IN fig 6.1(a), it is seen that all braced model reduces the roof displacement significantly as compared to unbraced model. The effectiveness of bracing in reducing the roof displacement as compared to unbraced model is INVB, VVB, CDB and SDB. In fig 6.1 (b), it is seen that all braced model increases the roof acceleration significantly as compared to unbraced model. The effectiveness of bracing in reducing the roof acceleration as compared to unbraced model is SDB, CDB, VVB and INVVB.

Energy dissipation by different bracing

Fig 6.7 shows the response of energy dissipation by model braced with CDB for the input energy applied by the earthquake. It is seen that braced model is able dissipate the energy input by earthquake. Fig 6.8 shows the response of energy dissipation by the truss models braced with different bracing configuration. It is seen that INVB dissipates more energy followed by SDB, VVB and CDB respectively.

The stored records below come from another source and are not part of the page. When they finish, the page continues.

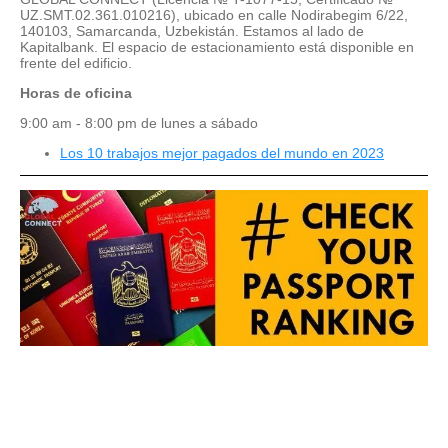
UZ.SMT.02.361.010216), ubicado en calle Nodirabegim 6/22,
140103, Samarcanda, Uzbekistán. Estamos al lado de
Kapitalbank. El espacio de estacionamiento está disponible en
frente del edificio.
Horas de oficina
9:00 am - 8:00 pm de lunes a sábado
Los 10 trabajos mejor pagados del mundo en 2023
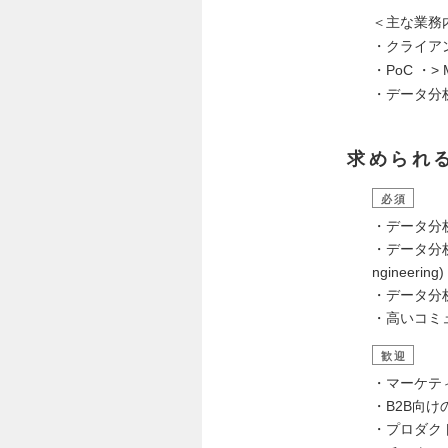
＜主な業務
・クライア
・PoC ・
・データ分
求められ
必須
・データ分
・データ分析・
ngineering)
・データ分
・高いコミ
歓迎
・マーケテ
・B2B向け
・プロダク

Base shear vs. Different bracings due to Static loading

The least base shear developed is in the CDB model. The effectiveness in reducing in base shear is order of Unbraced, VVB, SDB and INVB as shown in fig7.3 below.
In this chapter, the responses are obtained for different building model with and without different bracing configuration namely SDB, CDB, VVB and INVB. The model has been compared for the suitability of bracing configuration with one another bracing.


Braces are likely to develop significant bending moments and shear forces in actual applications and the effect of this on behaviour of braced frame is unclear. An analytical study can be made to stimulate this behaviour.


All bracings configuration can be used to control the response of roof displacement. Rating of bracing configurations towards the effectiveness of roof displacement control is INVB, VVB and CDB. Bracing configuration in braced frames reduces the natural time period of vibration. INVBs, VVBs and CDBs are effective next new bracing configuration.